CN110619059A - Building marking method based on transfer learning - Google Patents

Abstract

A method for building calibration based on transfer learning, comprising the following steps: 1) constructing a training set and a test set from a self-made data set, the data set comprising a building design drawing from a relevant design institute and an online real-shot building picture, Apply it as the test data for the recommendation system; 2) Build a building calibration technology architecture model, which includes image feature calibration, image feature extraction, database matching, Mahalanobis distance setting and final image authentication; 3) The dataset is divided into small The blocks are sequentially input into the building recognition neural network and the parameters are updated by the back-propagation Adam algorithm, and the last changed classifier is trained by the set number of training rounds; 4) The trained model is calibrated to the actual building picture .

Description

A method of building calibration based on transfer learning

technical field

The invention relates to the field of image classification, in particular to a building calibration method based on migration learning

Background technique

Building recognition is also one of the research hotspots in the field of computer vision and pattern recognition. It enables people to quickly obtain the location, name, description and other related information of buildings based on images. important application value, and how to effectively calibrate is the key issue of building identification.

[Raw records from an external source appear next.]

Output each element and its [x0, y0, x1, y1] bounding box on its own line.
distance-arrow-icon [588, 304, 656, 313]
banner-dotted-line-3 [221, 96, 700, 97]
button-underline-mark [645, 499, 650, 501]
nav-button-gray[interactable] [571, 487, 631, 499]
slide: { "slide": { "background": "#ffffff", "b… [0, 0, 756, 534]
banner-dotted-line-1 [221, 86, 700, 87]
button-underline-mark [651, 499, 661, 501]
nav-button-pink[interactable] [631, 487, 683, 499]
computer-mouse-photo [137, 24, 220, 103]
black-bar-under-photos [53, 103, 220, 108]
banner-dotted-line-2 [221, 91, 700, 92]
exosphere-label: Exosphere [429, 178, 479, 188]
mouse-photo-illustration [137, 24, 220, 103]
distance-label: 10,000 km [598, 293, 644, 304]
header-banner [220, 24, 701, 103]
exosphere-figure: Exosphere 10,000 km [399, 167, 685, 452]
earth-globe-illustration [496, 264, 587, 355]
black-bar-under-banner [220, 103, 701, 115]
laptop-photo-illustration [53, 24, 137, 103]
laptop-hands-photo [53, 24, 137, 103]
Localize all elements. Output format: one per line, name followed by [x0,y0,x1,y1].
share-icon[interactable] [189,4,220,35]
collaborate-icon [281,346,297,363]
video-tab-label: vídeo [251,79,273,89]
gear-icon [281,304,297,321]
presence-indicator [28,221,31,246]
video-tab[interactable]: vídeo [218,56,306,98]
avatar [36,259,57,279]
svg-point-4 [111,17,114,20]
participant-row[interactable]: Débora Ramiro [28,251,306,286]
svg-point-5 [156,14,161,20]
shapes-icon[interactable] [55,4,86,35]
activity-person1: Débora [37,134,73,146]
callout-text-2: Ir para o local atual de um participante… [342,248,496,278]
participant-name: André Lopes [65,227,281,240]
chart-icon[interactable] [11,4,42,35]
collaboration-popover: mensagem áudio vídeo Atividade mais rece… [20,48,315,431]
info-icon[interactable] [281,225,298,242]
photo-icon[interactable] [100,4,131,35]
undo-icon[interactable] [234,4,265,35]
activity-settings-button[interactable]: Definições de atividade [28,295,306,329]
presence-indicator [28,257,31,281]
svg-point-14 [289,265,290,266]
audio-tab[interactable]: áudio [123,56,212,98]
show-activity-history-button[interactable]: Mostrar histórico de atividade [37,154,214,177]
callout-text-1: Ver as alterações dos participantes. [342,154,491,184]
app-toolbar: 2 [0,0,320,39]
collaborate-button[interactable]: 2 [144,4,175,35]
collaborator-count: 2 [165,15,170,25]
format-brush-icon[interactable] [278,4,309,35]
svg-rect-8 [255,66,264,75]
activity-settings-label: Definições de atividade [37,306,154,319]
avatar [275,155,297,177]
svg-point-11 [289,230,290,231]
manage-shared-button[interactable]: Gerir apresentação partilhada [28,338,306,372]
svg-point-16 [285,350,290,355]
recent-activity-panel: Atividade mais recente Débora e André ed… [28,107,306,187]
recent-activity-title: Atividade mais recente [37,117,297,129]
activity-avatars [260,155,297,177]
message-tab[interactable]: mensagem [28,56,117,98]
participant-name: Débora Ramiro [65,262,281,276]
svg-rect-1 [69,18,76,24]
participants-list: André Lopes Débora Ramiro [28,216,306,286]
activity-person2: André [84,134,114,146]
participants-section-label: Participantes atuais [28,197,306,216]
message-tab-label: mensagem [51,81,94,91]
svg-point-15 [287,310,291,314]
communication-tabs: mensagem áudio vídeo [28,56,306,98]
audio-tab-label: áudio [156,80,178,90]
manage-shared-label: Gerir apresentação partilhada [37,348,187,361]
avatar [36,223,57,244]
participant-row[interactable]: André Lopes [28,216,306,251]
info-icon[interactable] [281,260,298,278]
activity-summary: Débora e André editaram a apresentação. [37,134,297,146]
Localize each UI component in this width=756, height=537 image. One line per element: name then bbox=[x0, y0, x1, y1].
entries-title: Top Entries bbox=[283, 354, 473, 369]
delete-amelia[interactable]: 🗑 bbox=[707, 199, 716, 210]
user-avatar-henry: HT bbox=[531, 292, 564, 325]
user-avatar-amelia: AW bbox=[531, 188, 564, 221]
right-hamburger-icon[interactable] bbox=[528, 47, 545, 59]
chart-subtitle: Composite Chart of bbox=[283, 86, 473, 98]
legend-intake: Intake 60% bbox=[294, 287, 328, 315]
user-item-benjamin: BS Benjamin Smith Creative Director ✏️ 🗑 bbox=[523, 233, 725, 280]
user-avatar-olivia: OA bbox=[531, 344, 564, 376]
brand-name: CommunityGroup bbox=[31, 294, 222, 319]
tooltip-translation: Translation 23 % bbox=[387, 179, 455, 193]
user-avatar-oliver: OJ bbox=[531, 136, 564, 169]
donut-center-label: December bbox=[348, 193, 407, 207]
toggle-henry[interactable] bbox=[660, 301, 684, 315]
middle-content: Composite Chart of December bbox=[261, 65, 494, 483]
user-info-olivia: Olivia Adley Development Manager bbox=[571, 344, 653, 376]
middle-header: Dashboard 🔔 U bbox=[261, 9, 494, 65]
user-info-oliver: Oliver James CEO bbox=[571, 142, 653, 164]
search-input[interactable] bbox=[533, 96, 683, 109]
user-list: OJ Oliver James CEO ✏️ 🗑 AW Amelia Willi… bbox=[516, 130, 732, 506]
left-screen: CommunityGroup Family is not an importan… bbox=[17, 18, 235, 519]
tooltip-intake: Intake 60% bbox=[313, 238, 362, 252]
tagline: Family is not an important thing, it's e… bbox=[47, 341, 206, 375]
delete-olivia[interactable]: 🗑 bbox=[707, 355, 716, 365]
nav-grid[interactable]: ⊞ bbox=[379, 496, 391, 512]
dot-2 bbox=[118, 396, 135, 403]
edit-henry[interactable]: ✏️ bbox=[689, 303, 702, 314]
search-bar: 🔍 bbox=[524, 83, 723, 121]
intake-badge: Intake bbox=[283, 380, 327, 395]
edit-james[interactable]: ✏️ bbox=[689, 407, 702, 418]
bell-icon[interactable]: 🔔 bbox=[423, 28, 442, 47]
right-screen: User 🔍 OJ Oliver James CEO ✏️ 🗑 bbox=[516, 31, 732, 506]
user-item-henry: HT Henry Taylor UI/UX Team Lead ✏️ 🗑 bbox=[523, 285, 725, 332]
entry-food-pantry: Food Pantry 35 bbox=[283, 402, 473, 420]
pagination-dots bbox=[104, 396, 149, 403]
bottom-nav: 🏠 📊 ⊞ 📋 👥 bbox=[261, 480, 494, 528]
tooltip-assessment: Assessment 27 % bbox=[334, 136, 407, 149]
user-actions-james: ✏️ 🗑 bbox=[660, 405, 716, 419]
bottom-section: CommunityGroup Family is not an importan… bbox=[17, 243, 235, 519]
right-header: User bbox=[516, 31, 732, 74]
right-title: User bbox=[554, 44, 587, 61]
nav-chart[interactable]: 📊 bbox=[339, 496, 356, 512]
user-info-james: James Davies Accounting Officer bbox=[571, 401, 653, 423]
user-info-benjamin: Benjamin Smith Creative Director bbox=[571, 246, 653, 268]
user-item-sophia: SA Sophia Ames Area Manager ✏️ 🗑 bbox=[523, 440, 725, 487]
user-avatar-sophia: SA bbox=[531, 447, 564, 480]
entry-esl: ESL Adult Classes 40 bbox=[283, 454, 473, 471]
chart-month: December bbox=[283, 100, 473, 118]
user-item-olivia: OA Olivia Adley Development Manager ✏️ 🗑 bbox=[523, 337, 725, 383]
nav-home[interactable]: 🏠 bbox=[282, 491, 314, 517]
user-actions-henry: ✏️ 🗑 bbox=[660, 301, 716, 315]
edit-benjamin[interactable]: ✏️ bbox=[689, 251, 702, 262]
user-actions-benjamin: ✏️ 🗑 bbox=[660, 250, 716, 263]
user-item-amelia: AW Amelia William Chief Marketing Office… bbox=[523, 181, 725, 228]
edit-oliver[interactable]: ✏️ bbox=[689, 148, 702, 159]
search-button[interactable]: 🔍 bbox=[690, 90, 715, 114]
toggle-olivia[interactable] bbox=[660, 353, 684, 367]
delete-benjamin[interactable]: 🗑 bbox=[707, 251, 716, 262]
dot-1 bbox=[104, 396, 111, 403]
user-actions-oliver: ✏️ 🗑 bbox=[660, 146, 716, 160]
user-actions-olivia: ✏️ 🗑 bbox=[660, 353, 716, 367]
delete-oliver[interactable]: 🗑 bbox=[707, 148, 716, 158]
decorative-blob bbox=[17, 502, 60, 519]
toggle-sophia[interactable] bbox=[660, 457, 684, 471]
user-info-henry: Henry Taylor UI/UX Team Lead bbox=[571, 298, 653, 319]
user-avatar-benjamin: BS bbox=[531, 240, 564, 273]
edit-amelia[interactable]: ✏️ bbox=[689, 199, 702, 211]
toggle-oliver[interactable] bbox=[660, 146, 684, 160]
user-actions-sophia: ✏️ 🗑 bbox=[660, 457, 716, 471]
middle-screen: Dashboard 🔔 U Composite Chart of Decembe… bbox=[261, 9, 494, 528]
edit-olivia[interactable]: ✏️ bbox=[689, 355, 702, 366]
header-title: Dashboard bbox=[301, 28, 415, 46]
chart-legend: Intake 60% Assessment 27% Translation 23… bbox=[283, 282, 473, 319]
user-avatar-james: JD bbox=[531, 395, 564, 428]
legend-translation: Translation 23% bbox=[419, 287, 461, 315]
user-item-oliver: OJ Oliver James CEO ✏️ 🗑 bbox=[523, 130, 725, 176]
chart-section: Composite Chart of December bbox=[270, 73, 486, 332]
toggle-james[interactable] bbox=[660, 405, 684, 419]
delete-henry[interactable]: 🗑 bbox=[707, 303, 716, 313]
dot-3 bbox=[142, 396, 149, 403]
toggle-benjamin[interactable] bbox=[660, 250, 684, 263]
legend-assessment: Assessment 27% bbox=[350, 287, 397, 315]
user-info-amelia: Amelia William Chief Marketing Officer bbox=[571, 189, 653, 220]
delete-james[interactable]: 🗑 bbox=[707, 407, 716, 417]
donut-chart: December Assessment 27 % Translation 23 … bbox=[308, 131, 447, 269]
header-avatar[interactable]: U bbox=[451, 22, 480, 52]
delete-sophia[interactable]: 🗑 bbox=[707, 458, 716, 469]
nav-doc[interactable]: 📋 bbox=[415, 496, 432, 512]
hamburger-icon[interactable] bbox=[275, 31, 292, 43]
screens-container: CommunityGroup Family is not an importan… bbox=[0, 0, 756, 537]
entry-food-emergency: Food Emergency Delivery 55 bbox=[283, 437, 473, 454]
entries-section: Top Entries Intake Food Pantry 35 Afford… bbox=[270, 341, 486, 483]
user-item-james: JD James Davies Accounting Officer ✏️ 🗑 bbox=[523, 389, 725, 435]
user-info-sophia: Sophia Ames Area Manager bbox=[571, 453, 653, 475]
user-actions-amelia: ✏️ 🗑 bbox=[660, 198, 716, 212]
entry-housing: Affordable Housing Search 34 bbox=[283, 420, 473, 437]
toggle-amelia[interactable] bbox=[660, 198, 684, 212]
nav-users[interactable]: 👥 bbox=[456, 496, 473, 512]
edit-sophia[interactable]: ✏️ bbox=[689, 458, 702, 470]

The key technology of building recognition lies in the extraction of features. The most common image features include color features, texture features, and shape features. Most of the established image annotation and image extraction systems are based on these features, and most of their performances are It depends on the representation method of the extracted features. For color features, texture features, and shape features, there are mainly the following widely used feature descriptors: HOG descriptor, LBP descriptor, HSV descriptor, SIFT descriptor. Using these descriptors, combined with dimensionality reduction, building pyramids, and building bag-of-words models, generate efficient feature extractors. However, traditional features have great limitations. Artificial feature engineering is time-consuming and labor-intensive and requires high professional domain knowledge. The extracted features are relatively simple, and as the complexity of the data set increases, the feature effect is worse. Therefore, the use of traditional features alone cannot meet the needs of feature extraction in the current computer vision field. In recent years, with the development of deep learning technology, the neural network structure based on end-to-end learning relies on the advantages of big data and high-dimensional parameter space to gradually abstract and synthesize advanced features from the bottom layer to the top layer. The data-driven self-learning method ensures that the convolutional neural network has excellent feature extraction ability. Therefore, combining deep learning with building calibration has practical application value.

SUMMARY OF THE INVENTION

The invention solves the shortcomings of the existing building identification technology with low precision and requires a large number of artificial feature engineering, and provides a building calibration method based on migration learning.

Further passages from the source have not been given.